TASK TO CARRY OUT: Out of the records below, copy all lines in which the word "הוראות" occurs.

(Collected data)

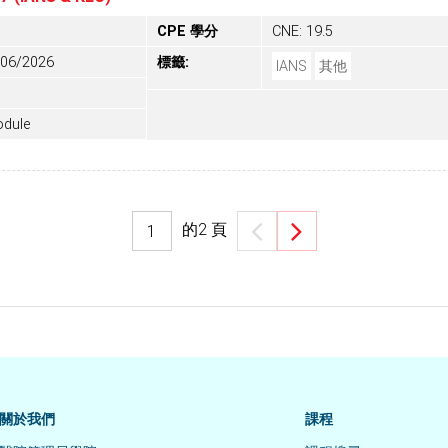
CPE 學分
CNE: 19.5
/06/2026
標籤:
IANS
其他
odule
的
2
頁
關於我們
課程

==

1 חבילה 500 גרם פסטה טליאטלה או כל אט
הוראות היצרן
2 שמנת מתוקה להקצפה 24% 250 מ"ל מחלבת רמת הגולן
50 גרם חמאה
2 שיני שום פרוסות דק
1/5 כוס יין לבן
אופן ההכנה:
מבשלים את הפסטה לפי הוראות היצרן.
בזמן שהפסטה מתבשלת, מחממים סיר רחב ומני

RESULT OF THE EXERCISE:
הוראות היצרן
מבשלים את הפסטה לפי הוראות היצרן.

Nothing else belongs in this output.